Sycorax, in Shakespeare’s play The Tempest, is mute. Her tale is told by others. Her feelings and motives are property of those who know her and take it upon themselves to decipher her to the audience. Sycorax was not given a voice.
Her daughters—the 33 women of color who contributed these stories—have rich voices that refuse to whisper. Their words lay on the page with strong marks—bold lines that break boundaries.
Their stories are dark and Gothic. Stitched in moments of fear, the authors of Sycorax’s Daughters come together to weave stories of magic, bravery and love… but these are no tender romances.
The tales in Sycorax’s Daughters tap the essence of humanity. They grasp the bitter and ugly by its heels and draw it into the light. They look, unafraid, into demon eyes and smile. The power is in the tale. They catch each shadow, distill it into ink and leave the monsters imprisoned on the page.

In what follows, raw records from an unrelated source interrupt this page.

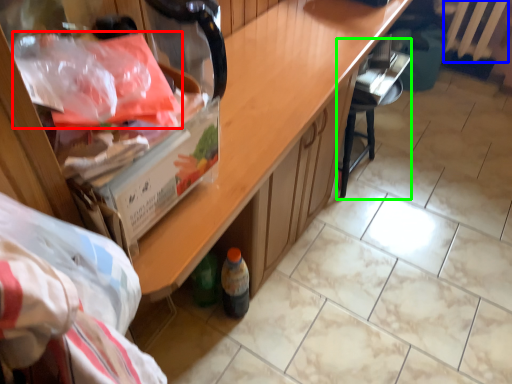 Question: Estimate the real-world distances between objects in this image. Which object is closer to material (highlighted by a red box), radiator (highlighted by a blue box) or chair (highlighted by a green box)?

Choices:
 (A) radiator
 (B) chair

Answer: (B) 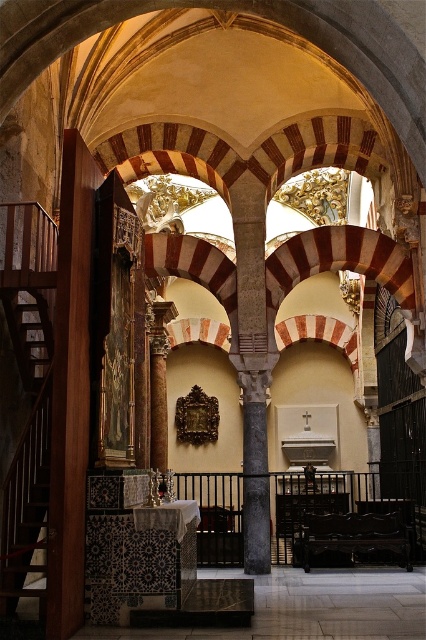 Question: Is the position of wooden staircase at left more distant than that of polished dark wood bench at center?

Choices:
 (A) yes
 (B) no

Answer: (B)

Question: Among these objects, which one is farthest from the camera?

Choices:
 (A) wooden staircase at left
 (B) polished dark wood bench at center

Answer: (B)

Question: Does wooden staircase at left appear under polished dark wood bench at center?

Choices:
 (A) yes
 (B) no

Answer: (B)

Question: Which object is closer to the camera taking this photo?

Choices:
 (A) polished dark wood bench at center
 (B) wooden staircase at left

Answer: (B)

Question: Does wooden staircase at left appear on the left side of polished dark wood bench at center?

Choices:
 (A) yes
 (B) no

Answer: (A) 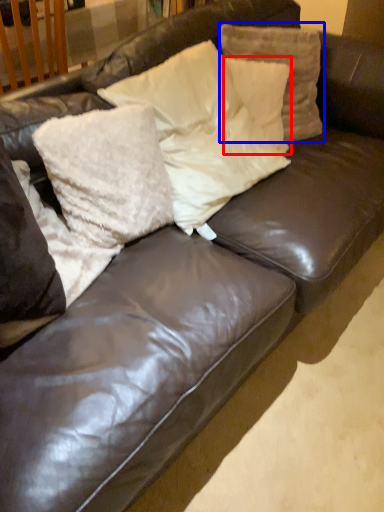 Question: Which object is further to the camera taking this photo, pillow (highlighted by a red box) or pillow (highlighted by a blue box)?

Choices:
 (A) pillow
 (B) pillow

Answer: (A) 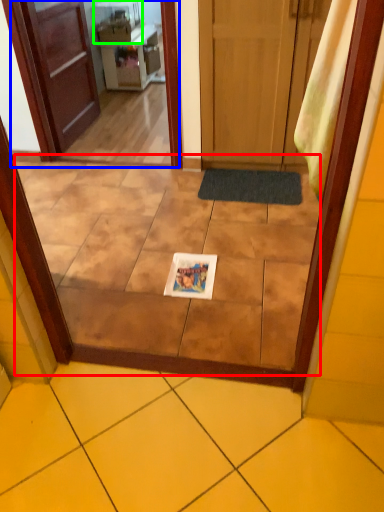 Question: Which is farther away from ceramic tile (highlighted by a red box)? screen door (highlighted by a blue box) or appliance (highlighted by a green box)?

Choices:
 (A) screen door
 (B) appliance

Answer: (B)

I’ve looked forward to reading Sycorax’s Daughters for almost a year, but once I cracked the spine and started delving into these pages I found myself slowing down to chew slowly. Sycorax’s Daughters is a literary feast to be devoured and savored—a meal of words that will satisfy long after the cover has closed.
These are words that, unlike voiceless Sycorax, will not remain silent. They have rung out boldly and will continue to echo for generations.